In option 2, 1 item has the same probability than 50 items (1/100) But in the reality, I imagine a Gauss bell where for e.g., 50 has the most probability, 49 and 48 the less, 47 and 46 more less, and so far.
How can simulate that "random with probability" selection?
Is there any function to do this in .NET 6?
By the way I'm working in C# but I think I can handle the lines, so that's why I don't write code here, but not the logic.
Thanks in advance
You can achieve your option 2 by iterating through the set of items and allocating each one to set 1 or set 2 with probability p = 0.5. The resulting sets have a binomial distribution, B(n=100, p=0.5), which will give a discrete approximation to the bell-shaped normal distribution. The actual results will vary, but there's a low likelihood of the set counts varying from 50 by more than 10, which corresponds to 2 standard deviations with that parameterization.
I'm not a C# user so I won't attempt to fake it in your preferred language, but it's pretty straightforward. Since Python is widely used and is pseudocode-like, here's the algorithm in that language:
import random
# create an array with the numbers 1 to 100
values = [i for i in range(1, 101)]
# repeat the following set of operations 10 times...

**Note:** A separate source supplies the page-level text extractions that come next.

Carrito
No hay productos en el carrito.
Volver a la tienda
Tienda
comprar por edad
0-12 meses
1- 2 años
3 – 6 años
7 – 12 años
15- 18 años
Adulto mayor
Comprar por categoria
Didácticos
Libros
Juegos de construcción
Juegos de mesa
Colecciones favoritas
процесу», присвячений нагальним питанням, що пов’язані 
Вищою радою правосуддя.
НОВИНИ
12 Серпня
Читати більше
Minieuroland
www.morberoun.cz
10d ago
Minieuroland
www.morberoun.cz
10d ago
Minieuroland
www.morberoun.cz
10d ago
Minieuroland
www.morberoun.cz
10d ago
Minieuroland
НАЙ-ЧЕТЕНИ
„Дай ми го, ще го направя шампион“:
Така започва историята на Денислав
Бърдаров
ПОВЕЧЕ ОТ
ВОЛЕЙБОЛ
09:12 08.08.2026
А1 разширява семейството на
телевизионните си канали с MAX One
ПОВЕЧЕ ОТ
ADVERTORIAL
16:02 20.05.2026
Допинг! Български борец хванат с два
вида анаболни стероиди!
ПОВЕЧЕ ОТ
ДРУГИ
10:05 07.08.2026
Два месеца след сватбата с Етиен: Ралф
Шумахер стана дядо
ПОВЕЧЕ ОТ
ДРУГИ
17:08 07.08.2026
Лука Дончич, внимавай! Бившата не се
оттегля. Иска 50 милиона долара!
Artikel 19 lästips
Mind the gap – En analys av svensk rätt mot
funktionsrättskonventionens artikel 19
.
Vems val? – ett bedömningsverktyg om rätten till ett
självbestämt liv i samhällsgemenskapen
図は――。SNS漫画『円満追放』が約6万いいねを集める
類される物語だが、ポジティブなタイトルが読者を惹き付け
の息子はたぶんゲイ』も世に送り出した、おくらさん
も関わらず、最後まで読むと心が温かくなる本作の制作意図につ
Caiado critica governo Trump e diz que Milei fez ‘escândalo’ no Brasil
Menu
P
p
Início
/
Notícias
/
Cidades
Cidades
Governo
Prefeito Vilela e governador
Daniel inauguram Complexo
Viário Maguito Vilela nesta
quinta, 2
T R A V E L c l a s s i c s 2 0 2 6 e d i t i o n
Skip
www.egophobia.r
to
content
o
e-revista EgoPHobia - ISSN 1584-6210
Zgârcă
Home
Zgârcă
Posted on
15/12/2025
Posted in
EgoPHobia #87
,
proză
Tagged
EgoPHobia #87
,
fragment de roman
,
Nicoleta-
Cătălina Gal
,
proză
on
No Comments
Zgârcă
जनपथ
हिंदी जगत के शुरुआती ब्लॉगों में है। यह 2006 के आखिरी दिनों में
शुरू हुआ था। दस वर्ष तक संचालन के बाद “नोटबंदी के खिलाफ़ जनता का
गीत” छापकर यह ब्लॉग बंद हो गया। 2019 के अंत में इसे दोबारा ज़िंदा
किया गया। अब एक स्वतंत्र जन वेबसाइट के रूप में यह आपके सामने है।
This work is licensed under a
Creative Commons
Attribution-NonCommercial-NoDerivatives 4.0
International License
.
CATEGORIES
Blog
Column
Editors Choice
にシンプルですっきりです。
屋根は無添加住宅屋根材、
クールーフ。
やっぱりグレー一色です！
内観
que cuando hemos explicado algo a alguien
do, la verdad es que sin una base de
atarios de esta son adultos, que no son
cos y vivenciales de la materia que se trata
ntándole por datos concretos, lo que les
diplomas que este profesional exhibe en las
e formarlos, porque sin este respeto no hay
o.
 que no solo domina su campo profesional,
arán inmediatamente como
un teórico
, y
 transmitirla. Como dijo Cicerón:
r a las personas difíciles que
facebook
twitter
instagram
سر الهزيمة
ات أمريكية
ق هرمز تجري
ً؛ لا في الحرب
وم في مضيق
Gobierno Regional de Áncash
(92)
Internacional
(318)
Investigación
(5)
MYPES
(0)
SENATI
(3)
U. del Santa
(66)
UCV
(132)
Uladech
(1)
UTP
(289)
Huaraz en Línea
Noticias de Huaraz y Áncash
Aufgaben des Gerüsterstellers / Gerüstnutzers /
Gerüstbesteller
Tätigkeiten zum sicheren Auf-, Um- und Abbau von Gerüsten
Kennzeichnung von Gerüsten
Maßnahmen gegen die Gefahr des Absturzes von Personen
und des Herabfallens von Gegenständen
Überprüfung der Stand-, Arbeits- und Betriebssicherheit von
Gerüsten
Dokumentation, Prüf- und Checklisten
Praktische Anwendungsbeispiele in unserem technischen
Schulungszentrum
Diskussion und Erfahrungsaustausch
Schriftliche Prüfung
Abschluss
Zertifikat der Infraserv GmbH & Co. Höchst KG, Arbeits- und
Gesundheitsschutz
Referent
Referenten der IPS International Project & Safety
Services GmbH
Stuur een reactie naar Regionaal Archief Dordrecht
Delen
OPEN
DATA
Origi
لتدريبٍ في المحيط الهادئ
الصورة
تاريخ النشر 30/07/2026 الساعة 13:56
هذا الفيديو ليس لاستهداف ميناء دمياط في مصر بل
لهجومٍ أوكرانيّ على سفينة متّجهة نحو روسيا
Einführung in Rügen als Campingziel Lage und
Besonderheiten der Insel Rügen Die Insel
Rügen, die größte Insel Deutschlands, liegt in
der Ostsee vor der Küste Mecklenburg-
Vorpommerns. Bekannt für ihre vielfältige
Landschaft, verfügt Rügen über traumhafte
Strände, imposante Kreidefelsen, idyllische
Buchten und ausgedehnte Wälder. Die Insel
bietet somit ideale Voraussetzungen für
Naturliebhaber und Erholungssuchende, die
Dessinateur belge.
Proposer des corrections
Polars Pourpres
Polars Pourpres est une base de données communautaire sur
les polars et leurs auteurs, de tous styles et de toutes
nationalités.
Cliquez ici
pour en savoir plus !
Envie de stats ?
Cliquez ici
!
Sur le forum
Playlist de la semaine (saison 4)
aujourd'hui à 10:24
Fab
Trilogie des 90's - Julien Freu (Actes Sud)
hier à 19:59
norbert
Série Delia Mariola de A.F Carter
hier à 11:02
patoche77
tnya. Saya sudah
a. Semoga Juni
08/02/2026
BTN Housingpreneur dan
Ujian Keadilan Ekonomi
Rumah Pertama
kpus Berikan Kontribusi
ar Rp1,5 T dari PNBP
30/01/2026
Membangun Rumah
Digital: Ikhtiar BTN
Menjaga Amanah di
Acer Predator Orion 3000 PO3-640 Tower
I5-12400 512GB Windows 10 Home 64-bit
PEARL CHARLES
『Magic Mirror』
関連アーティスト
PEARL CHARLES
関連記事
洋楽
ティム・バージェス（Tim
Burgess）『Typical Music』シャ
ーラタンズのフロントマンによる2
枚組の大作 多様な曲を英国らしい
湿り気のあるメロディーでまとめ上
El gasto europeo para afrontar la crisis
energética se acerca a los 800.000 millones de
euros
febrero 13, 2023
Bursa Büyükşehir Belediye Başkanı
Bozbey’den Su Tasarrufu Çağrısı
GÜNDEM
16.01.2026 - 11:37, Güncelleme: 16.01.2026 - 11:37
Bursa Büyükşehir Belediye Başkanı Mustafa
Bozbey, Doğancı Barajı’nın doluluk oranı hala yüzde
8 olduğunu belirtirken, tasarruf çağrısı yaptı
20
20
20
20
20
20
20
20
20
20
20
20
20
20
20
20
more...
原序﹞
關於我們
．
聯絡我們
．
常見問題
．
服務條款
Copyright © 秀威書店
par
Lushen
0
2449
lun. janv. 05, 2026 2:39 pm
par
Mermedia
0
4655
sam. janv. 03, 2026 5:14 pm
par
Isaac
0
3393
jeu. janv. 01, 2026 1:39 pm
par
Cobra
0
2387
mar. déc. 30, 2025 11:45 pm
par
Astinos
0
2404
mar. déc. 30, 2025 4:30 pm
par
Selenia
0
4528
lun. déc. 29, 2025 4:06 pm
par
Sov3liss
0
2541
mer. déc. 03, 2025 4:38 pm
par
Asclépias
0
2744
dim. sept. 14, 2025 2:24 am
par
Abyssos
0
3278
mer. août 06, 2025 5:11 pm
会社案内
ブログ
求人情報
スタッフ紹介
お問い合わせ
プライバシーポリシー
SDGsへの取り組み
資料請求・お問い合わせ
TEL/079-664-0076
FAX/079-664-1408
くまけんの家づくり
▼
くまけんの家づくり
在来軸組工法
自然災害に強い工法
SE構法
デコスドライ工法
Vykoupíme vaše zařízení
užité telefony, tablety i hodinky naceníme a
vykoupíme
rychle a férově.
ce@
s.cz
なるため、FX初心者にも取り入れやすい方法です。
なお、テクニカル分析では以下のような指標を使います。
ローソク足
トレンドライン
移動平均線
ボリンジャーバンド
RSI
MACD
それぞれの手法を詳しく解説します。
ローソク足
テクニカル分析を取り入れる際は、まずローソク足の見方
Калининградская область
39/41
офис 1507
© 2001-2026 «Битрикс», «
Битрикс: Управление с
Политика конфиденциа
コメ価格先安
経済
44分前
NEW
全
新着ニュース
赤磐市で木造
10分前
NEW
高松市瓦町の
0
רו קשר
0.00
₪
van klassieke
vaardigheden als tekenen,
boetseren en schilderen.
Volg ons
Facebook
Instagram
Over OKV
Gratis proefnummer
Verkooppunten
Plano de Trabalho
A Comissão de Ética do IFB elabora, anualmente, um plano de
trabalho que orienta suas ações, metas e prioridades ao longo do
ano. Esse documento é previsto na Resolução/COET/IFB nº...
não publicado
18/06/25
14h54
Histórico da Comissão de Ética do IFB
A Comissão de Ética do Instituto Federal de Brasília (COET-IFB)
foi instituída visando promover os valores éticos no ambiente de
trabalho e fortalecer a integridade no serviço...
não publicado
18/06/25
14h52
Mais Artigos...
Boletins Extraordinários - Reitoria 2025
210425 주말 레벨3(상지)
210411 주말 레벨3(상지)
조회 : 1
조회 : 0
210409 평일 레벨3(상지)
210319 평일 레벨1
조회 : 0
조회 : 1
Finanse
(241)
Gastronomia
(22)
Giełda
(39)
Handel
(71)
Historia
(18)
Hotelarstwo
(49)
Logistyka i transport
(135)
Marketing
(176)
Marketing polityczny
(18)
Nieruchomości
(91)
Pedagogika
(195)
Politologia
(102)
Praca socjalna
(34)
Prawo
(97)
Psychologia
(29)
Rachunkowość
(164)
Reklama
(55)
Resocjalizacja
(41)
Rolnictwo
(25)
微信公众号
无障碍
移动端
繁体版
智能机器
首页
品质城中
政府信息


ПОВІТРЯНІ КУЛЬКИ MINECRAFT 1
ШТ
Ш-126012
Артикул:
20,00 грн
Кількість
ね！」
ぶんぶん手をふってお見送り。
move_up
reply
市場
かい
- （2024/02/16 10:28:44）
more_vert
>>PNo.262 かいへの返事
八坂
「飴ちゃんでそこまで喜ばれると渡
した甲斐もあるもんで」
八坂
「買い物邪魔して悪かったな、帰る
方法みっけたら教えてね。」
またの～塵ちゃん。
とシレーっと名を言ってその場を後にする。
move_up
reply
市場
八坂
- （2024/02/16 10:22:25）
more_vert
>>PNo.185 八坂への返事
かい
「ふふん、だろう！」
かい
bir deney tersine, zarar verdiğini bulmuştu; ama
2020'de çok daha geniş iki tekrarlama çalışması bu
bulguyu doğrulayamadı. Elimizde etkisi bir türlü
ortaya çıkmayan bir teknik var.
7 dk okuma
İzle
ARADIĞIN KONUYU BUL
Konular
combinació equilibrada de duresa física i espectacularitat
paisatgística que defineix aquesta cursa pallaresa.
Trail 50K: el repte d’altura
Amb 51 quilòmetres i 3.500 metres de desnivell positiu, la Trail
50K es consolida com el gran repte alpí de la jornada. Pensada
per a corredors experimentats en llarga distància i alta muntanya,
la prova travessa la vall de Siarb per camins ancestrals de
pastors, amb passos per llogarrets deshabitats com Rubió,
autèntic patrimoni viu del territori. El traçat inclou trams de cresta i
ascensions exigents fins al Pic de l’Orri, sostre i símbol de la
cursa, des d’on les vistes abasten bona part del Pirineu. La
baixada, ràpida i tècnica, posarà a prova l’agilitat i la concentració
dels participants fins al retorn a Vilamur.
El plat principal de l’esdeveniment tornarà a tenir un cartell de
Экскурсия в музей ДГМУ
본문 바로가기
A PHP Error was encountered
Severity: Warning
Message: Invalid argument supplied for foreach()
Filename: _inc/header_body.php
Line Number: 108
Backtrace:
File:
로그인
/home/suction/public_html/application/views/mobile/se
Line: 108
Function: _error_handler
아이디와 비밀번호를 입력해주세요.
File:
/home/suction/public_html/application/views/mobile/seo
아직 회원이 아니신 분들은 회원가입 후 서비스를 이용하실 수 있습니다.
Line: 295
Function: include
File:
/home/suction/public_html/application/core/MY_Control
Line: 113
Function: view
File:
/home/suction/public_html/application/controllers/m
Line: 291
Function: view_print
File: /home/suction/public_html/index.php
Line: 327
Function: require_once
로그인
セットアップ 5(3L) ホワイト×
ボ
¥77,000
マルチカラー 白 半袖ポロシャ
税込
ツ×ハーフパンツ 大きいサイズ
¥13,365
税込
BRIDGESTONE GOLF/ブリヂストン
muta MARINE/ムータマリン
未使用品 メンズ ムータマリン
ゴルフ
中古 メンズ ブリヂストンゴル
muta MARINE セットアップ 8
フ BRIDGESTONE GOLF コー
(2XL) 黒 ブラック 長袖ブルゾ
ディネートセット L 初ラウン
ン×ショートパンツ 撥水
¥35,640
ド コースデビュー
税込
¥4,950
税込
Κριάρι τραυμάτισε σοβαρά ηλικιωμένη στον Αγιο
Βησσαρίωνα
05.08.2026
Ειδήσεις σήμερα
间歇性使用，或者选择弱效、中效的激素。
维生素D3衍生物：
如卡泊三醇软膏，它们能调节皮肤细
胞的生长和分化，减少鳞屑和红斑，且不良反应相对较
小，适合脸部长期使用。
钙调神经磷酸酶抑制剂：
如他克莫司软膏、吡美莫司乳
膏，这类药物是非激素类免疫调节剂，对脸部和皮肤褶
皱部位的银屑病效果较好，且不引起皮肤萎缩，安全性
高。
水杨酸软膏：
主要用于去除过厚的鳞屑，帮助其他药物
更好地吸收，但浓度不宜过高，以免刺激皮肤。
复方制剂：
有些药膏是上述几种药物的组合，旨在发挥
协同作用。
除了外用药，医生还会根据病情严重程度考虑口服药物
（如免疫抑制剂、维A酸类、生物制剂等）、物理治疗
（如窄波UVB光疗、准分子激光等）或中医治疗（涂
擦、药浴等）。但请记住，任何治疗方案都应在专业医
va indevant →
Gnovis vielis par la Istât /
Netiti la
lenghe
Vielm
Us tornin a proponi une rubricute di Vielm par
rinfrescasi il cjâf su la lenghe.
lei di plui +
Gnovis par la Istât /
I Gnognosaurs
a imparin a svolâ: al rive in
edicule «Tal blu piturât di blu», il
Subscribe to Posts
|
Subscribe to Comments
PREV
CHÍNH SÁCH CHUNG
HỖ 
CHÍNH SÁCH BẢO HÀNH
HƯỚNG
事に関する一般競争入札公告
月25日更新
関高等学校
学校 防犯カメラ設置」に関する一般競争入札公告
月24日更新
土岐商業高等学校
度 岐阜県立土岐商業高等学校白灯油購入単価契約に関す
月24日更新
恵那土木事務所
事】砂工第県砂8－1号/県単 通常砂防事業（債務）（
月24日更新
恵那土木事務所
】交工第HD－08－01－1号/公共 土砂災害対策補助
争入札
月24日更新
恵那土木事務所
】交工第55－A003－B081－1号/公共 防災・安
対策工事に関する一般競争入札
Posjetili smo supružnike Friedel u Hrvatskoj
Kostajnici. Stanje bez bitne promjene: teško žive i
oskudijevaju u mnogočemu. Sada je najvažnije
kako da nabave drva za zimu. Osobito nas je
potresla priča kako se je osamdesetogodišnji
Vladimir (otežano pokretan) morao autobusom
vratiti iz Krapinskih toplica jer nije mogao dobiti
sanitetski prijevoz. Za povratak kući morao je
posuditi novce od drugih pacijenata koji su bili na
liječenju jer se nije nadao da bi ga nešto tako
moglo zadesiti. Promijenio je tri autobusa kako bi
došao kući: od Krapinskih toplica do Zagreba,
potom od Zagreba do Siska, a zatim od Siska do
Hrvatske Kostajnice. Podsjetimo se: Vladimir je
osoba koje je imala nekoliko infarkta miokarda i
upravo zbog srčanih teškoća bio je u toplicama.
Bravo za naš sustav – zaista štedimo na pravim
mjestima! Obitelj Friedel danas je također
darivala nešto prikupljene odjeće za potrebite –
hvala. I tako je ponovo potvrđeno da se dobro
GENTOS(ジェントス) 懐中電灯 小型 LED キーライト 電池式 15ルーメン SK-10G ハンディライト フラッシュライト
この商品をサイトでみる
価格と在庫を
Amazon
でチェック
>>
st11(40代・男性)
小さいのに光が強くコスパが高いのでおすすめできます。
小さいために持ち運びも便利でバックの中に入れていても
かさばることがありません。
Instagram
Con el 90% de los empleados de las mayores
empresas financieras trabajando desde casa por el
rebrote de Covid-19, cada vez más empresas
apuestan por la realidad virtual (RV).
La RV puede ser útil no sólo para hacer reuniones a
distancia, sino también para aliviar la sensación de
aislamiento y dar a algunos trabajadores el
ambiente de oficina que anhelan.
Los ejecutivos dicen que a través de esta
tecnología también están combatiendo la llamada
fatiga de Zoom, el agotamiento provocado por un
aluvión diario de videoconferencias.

for replication in range(10):
# create two empty arrays
set1 = []
set2 = []
# Note: random.random() produces float values in the range [0.0, 1.0),
# the probability of getting a value < 0.5 is 1/2
# iterate through each of the values from the array created above
for value in values:
if random.random() < 0.5: # with probability 1/2
set1.append(value) # the value goes in the first set
set2.append(value) # otherwise it goes in the second set
# once all values have been allocated, count how
# many are in each set and print the results
print(len(set1), " : ", len(set2))
which produces 10 splits such as:
49 : 51
48 : 52
47 : 53
59 : 41
39 : 61
50 : 50
43 : 57
54 : 46
50 : 50
60 : 40
If you want to favor one set or the other, adjust the p-value for the allocations. By simply changing the conditional to
if random.random() < 0.7:
you'll get results such as:
71 : 29
76 : 24
80 : 20
67 : 33
67 : 33
72 : 28
66 : 34
67 : 33
72 : 28
68 : 32